Pablo se iría antes del amanecer si lograba evadir a los policías, así que cerró todas las puertas y los postigos de la casa. Cuando terminó, ya le resultaba difícil respirar. Tocándose el pecho descubierto, agitado y sudoroso, recorría la habitación con un silbido involuntario de su garganta estrecha. Fue de una ventana a otra en busca de una rendija de aire fresco. Ella notó la expresión de irremediable desconsuelo en los ojos de su esposo, en ese rostro donde la oscuridad y el ahogo eran cada vez más parecidos al encierro de la prisión. La vieja casa había sido, desde su llegada, una nueva cárcel para él.
Antes de que amaneciera el médico logró desprenderse la mordaza, y dio un grito de auxilio. Pablo despertó asustado del ligero sueño en el que estaba sumido, y sin pensarlo, como un reflejo, le disparó en el cuello. El cuerpo se movió convulsivamente unos segundos y luego se detuvo. María se levantó para detener la sangre con sus sábanas, y empezó a llorar.
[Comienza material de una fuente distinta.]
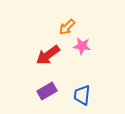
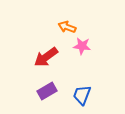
orange arrow: rotated 66 degrees clockwise
red arrow: moved 2 px left, 2 px down
blue trapezoid: rotated 15 degrees clockwise
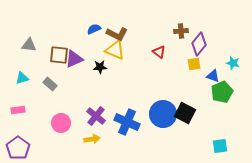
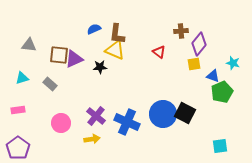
brown L-shape: rotated 70 degrees clockwise
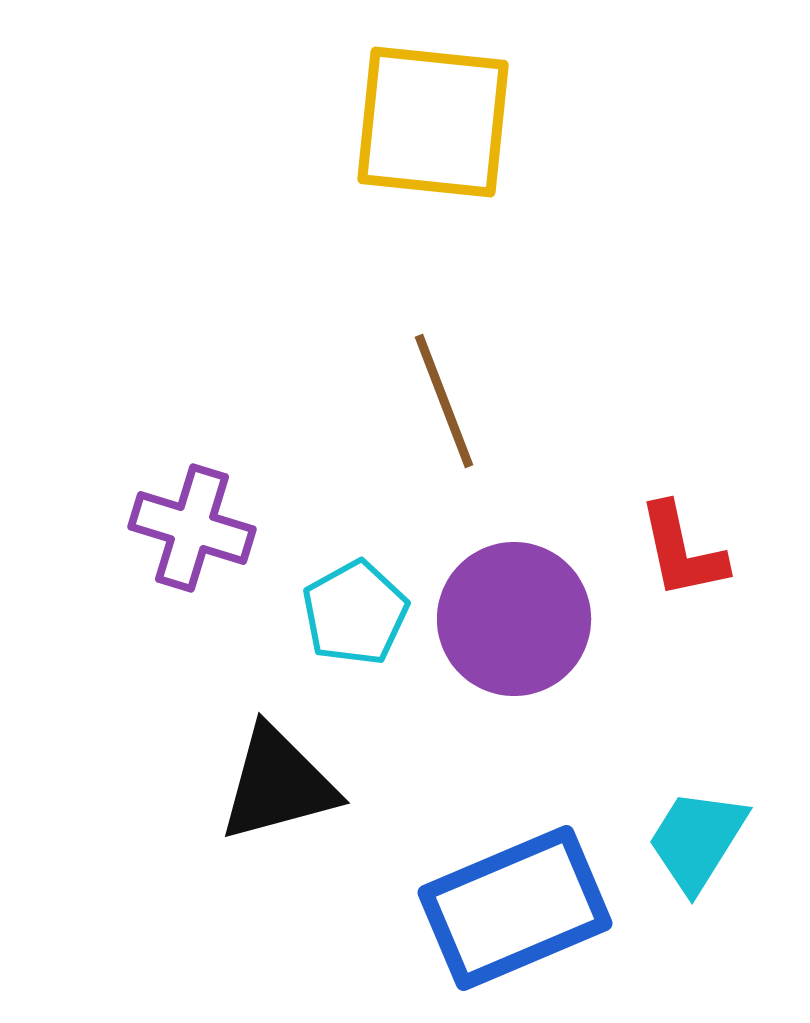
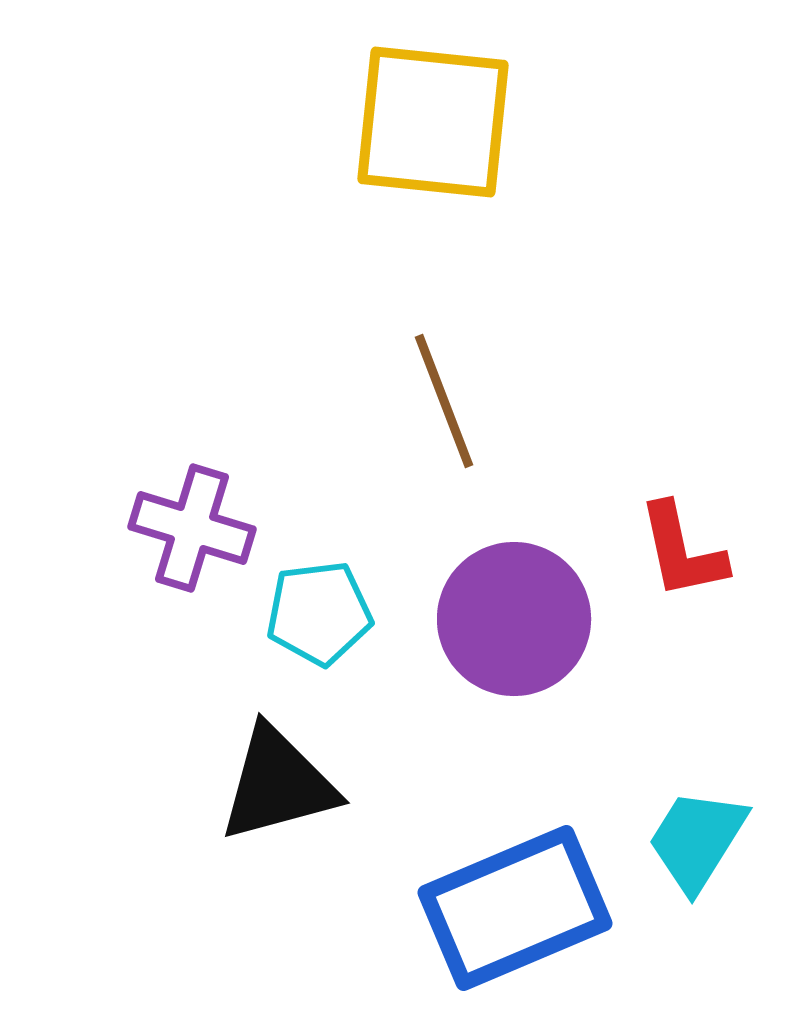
cyan pentagon: moved 36 px left; rotated 22 degrees clockwise
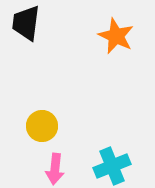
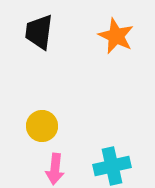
black trapezoid: moved 13 px right, 9 px down
cyan cross: rotated 9 degrees clockwise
-¡Ya lo sabía, ya lo sabía!- dijo gimiendo desesperada, y cuando se dio cuenta de sus palabras ya era tarde.
Pablo la miraba ahora con incomprensible terror, como si ella se hubiese transformado en un objeto o un lugar, en algo más parecido a un sitio de inevitable encierro que a una mujer. Entonces hizo un gesto de ahogo extremo y corrió hacia la puerta. Al abrir, se oyeron los disparos que lo mataron.